Обычай наряжать хвойное деревце был введен Петром Первым, «подсмотревшим» его у немцев и голландцев. Он легко вписался в ряд древних языческих обрядов, связанных с украшением деревьев и принятых у самых разных народов, населяющих Россию. С тех пор украшение елки было приурочено к Рождеству, получив многослойное символическое значение. Елка отождествлялась и с Райским древом, на котором в изобилии росли чудесные плоды; и с крестом Спасителя; и с длинной, сложной дорогой, по которой, ведомые волшебной звездой, шли поклониться чудесному Младенцу волхвы. Эта звезда и венчала верхушку елки, выступая одновременно и символом дома Давидова, к которому принадлежал приемный отец Иисуса Иосиф.
Что же удивляться, что в эпоху активной борьбы с «религиозным опиумом» обычай наряжать елку рассматривался как «поповская затея» и подвергся резкой критике со стороны новых общественных активистов. Даже елка в Сокольниках, на которой в компании детей веселился сам «дедушка Ленин» и о которой поколения шестидесятых и семидесятых знают по хрестоматийному произведению, не спасла ее от осуждения. С середины двадцатых и до тридцать пятого года елка была практически запрещена.
Причины, побудившие большевистское начальство реанимировать обычай, весьма туманны. Известно, что в газете «Правда» за 28 декабря появилась заметка под названием «Давайте организуем к Новому году детям хорошую елку!»: «В дореволюционное время буржуазия и чиновники буржуазии всегда устраивали на Новый год своим детям елку. Дети рабочих с завистью через окно посматривали на сверкающую разноцветными огнями елку и веселящихся вокруг нее детей богатеев. Почему у нас школы, детские дома, ясли, детские клубы, дворцы пионеров лишают этого прекрасного удовольствия ребятишек трудящихся Советской страны? Какие-то, не иначе как “левые” загибщики ославили это детское развлечение как буржуазную затею».
Далее следовала рекомендация повсеместно организовать елки, которая на языке советской риторики означала приказ. И приказ этот был неукоснительно исполнен. В 1935 году елки нарядили впервые после почти десятилетнего перерыва, и продолжали наряжать и в последующие годы — несмотря на повсеместное разрушение храмов, сжигание икон и широкомасштабные преследования священнослужителей. И даже несмотря на то, что высокопоставленного инициатора «елочной реанимации» П.Постышева в 1938 году арестовали, а через год расстреляли.

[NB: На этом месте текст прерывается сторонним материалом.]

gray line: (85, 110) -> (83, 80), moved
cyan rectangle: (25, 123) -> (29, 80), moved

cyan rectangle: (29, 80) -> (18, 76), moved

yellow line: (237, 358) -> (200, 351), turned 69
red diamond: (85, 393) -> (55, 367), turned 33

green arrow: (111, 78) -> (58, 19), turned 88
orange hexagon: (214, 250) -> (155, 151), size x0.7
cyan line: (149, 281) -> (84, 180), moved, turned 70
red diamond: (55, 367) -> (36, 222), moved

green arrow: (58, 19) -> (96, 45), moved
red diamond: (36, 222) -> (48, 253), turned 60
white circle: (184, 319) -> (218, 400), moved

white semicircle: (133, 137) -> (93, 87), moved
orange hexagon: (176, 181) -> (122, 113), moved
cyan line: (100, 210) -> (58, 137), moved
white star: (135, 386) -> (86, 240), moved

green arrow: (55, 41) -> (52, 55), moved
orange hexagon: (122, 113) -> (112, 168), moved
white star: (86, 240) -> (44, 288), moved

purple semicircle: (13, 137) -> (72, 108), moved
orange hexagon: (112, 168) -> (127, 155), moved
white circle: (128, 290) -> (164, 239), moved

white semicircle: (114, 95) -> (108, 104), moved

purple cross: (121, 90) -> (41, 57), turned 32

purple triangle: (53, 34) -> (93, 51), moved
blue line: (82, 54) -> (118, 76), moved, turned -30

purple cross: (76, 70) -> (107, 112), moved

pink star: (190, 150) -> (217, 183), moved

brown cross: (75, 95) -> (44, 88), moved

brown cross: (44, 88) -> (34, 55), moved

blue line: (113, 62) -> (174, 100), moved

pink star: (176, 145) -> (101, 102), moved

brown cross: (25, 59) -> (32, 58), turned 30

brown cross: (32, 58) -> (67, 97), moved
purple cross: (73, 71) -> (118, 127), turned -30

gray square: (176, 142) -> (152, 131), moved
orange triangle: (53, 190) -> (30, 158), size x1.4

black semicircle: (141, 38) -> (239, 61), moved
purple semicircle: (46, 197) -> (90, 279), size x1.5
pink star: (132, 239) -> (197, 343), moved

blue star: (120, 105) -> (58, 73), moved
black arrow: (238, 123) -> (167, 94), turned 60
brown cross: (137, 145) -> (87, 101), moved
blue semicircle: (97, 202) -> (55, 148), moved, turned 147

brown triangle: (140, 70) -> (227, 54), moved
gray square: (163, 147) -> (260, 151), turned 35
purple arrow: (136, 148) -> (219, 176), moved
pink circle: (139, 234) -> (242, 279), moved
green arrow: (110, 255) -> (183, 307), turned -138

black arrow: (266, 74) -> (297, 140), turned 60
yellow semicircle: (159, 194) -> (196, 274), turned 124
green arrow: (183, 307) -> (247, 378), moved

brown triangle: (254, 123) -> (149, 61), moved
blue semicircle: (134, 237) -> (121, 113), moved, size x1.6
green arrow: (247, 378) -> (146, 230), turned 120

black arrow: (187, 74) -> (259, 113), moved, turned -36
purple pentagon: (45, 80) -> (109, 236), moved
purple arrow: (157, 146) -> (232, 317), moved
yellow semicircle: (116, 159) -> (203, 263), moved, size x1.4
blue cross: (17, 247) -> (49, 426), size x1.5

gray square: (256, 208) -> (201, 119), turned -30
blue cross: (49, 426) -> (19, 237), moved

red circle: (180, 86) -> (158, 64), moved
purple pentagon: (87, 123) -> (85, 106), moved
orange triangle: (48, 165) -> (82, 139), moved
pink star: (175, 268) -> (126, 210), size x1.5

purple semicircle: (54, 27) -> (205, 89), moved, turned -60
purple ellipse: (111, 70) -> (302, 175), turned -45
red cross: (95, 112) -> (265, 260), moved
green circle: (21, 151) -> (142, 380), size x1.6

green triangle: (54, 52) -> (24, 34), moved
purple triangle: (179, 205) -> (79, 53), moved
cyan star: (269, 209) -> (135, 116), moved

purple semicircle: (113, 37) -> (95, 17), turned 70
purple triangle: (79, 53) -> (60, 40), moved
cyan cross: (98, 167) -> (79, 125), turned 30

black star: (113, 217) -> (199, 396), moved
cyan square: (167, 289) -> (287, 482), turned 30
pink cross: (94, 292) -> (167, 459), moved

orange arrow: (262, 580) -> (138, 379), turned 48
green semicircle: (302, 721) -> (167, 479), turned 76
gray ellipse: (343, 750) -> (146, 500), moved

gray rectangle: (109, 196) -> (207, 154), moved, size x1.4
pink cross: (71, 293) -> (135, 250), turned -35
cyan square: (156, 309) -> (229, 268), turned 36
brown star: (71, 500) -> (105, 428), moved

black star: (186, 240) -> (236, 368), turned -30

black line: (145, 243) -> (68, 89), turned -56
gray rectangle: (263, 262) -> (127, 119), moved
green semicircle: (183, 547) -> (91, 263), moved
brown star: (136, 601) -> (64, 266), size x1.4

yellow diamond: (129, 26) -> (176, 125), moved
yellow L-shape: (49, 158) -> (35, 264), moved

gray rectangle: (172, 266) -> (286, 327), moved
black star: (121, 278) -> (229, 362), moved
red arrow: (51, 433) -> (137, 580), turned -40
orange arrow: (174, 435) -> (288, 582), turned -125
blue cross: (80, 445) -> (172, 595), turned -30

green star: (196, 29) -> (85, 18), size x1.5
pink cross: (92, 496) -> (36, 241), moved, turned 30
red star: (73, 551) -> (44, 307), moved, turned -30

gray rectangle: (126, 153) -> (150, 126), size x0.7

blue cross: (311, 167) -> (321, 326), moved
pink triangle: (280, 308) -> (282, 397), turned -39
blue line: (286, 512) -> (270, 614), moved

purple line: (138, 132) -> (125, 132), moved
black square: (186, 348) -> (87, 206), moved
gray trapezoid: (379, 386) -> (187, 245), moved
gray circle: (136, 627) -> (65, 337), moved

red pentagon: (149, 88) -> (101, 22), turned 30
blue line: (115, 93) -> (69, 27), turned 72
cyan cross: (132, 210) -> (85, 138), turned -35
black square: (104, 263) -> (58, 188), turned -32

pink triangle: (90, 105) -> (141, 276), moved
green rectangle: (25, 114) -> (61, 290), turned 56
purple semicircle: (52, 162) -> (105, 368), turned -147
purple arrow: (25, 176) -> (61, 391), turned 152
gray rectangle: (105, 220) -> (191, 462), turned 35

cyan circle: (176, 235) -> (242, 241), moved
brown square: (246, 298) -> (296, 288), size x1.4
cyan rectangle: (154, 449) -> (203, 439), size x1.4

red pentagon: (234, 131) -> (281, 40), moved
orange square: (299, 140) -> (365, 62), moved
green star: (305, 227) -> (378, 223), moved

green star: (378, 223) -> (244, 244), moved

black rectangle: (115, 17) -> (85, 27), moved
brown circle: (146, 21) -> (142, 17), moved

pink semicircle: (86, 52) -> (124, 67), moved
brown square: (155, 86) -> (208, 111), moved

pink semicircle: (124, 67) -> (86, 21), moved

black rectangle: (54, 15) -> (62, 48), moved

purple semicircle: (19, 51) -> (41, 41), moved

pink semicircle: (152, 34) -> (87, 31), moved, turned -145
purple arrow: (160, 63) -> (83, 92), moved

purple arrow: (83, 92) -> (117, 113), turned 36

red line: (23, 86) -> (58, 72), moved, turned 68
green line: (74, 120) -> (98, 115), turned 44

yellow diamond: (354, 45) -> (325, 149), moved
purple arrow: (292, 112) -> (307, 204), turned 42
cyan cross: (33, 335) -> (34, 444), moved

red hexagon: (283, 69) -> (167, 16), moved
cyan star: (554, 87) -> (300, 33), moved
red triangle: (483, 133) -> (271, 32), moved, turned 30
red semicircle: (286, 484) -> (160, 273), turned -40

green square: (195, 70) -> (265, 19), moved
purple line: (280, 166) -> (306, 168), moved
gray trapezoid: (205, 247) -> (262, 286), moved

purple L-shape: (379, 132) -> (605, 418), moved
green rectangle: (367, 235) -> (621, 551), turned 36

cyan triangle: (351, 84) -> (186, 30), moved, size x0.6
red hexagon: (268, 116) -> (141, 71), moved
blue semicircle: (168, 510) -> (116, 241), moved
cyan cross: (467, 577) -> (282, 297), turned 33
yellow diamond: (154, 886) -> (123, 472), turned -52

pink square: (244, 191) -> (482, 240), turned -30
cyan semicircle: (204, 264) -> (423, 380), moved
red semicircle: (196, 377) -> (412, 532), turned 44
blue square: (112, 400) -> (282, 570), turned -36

Возрожденная елка, тем не менее, усилиями большевистских идеологов утратила всякую связь с Рождеством. Если она что и символизировала, то господство новой советской власти. И об этом самым наглядным образом свидетельствовала пятиконечная звезда на верхушке, вытеснившая звезду Вифлеемскую и прямо соотносившаяся со звездами на башнях Кремля. Такая замена казалась вполне органичной. Каким смыслом наделялись яблоки и орехи в фольге, развешенные на ветвях? Возможно, составляли волшебную альтернативу тем страшным голодным годам, память о которых была еще очень свежа. Но эта новая символика елки была скорее скрытой, чем явной, то есть неким бессознательным проявлением господствующих в головах установок. А вообще-то советская елка возникала практически в пустоте, без видимой опоры на традицию. И потому нам даже трудно себе представить, сколько эмоций, переживаний и деятельных метаний вызвал у советских педагогов середины тридцатых партийный призыв по организации елки.
В 1936 году, задолго до наступления Нового года, в Наркомпроссе провели широкое совещание практических работников, на котором, среди прочих, обсуждались такие вопросы:
«Нужно ли делать елку сюрпризом для детей, или дети должны знать об ее организации?
Можно ли детям самим украшать елку, и хорошо ли, когда дети сами делают игрушки на елку?
 

Как украшать елку?
Объединять ли разные возрасты детей на елке, или делать отдельно елку для младших и старших?
Давать ли ряженых на елке и каких, можно ли дать деда-мороза?
Можно ли устраивать елку на воздухе (во дворе)?
Нужны ли подарки на елке и какие?».
Подобная постановка вопросов была совершенно немыслима, к примеру, в дореволюционных интеллигентных семьях. И, казалось бы, какой-нибудь гофмановский «Щелкунчик» содержит все необходимые ответы на вопросы.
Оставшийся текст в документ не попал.